Last Updated September 23, 2020 1:31 PM
W. E. Messamore
Last Updated September 23, 2020 1:31 PM
  • Wall Street analysts expect corporate earnings for S&P 500 companies to decline for the fourth straight quarter once all the reports are filed.
  • An economist writing for CNN Business says, “That’s not exactly a recipe for stocks to rise.” He warns Wall Street bulls have overbought stocks.
  • A financial analyst for a Chicago hedge fund says clients are asking: “How long can this last?” and “Is a recession coming?”

An earnings recession is two back-to-back quarters of year-over-year declining corporate earnings. A streak of corporate earnings declines preceded the Great Recession .

It deepened dramatically after the GDP recession started.

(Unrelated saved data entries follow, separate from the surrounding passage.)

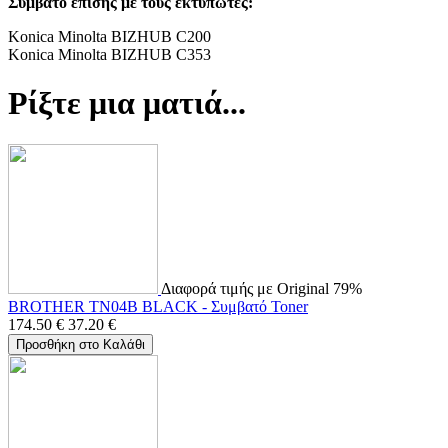
Συμβατό επίσης με τους εκτυπωτές:
Konica Minolta BIZHUB C200
Konica Minolta BIZHUB C353
Ρίξτε μια ματιά...
Διαφορά τιμής με Original 79%
BROTHER TN04B BLACK - Συμβατό Toner
174.50
€
37.20
€
Προσθήκη στο Καλάθι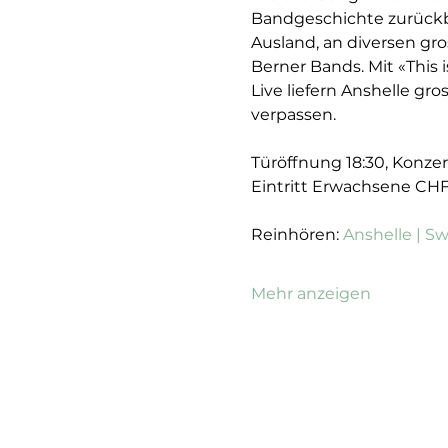
Bandgeschichte zurückbl
Ausland, an diversen gro
Berner Bands. Mit «This 
Live liefern Anshelle gr
verpassen.
Türöffnung 18:30, Konzer
Eintritt Erwachsene CHF
Reinhören: 
Anshelle | S
Mehr anzeigen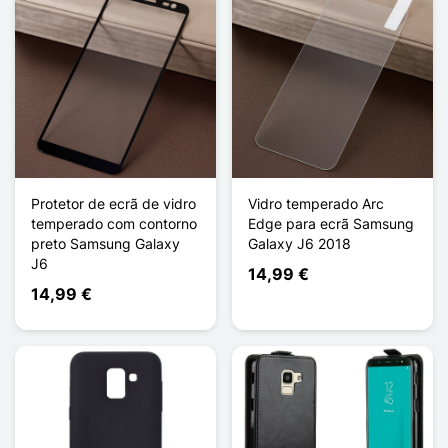
Protetor de ecrã de vidro
Vidro temperado Arc
temperado com contorno
Edge para ecrã Samsung
preto Samsung Galaxy
Galaxy J6 2018
J6
14,99 €
14,99 €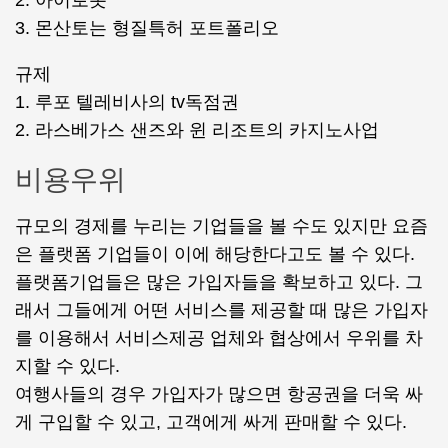
2. 아이로봇
3. 몬산토는 형질특허 포트폴리오
규제
1. 루포 텔레비사의 tv독점권
2. 라스베가스 샌즈와 윈 리조트의 카지노사업
비용우위
규모의 경제를 누리는 기업들을 볼 수도 있지만 요즘
은 플랫폼 기업들이 이에 해당한다고도 볼 수 있다.
플랫폼기업들은 많은 가입자들을 확보하고 있다. 그
래서 그들에게 어떤 서비스를 제공할 때 많은 가입자
를 이용해서 서비스제공 업체와 협상에서 우위를 차
지할 수 있다.
여행사들의 경우 가입자가 많으면 항공권을 더욱 싸
게 구입할 수 있고, 고객에게 싸게 판매할 수 있다.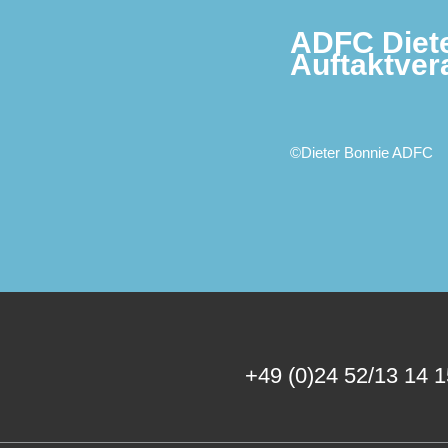
ADFC Diete
Auftaktver
©Dieter Bonnie ADFC
+49 (0)24 52/13 14 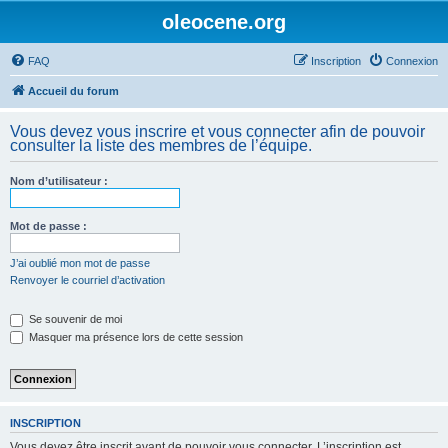
oleocene.org
FAQ
Inscription
Connexion
Accueil du forum
Vous devez vous inscrire et vous connecter afin de pouvoir
consulter la liste des membres de l’équipe.
Nom d’utilisateur :
Mot de passe :
J’ai oublié mon mot de passe
Renvoyer le courriel d’activation
Se souvenir de moi
Masquer ma présence lors de cette session
INSCRIPTION
Vous devez être inscrit avant de pouvoir vous connecter. L’inscription est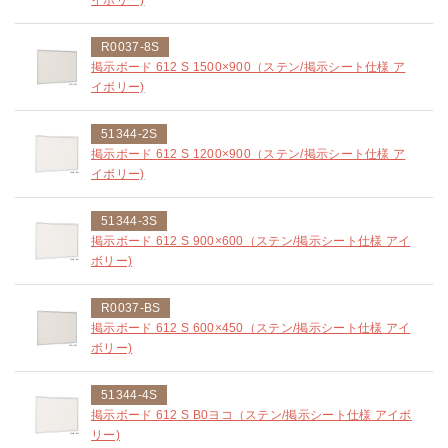
R0037-8S
掲示ボード 612 S 1500×900（ステン/掲示シート仕様 ア
イボリー)
51344-2S
掲示ボード 612 S 1200×900（ステン/掲示シート仕様 ア
イボリー)
51344-3S
掲示ボード 612 S 900×600（ステン/掲示シート仕様 アイ
ボリー)
R0037-BS
掲示ボード 612 S 600×450（ステン/掲示シート仕様 アイ
ボリー)
51344-4S
掲示ボード 612 S B0ヨコ（ステン/掲示シート仕様 アイボ
リー)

But even then falling earnings relative to GDP weren’t so sustained and consistent as they were in 2019.

Wall Street analysts expect corporate earnings to decline again for the fourth quarter of 2019 . That means S&P 500 companies have been in a recession for a year now:

For Q4 2019, the blended earnings decline for the S&P 500 is -2.1%. If -2.1% is the actual decline for the quarter, it will mark the first time the index has reported four straight quarters of year-over-year earnings declines since Q3 2015 through Q2 2016.

But the stock market is shrugging it off.

Stocks ‘Eerily Calm’

The bulls are unfazed by this earnings drought. David Goldman, an American economist and regular CNBC guest, says stocks are “eerily calm.” 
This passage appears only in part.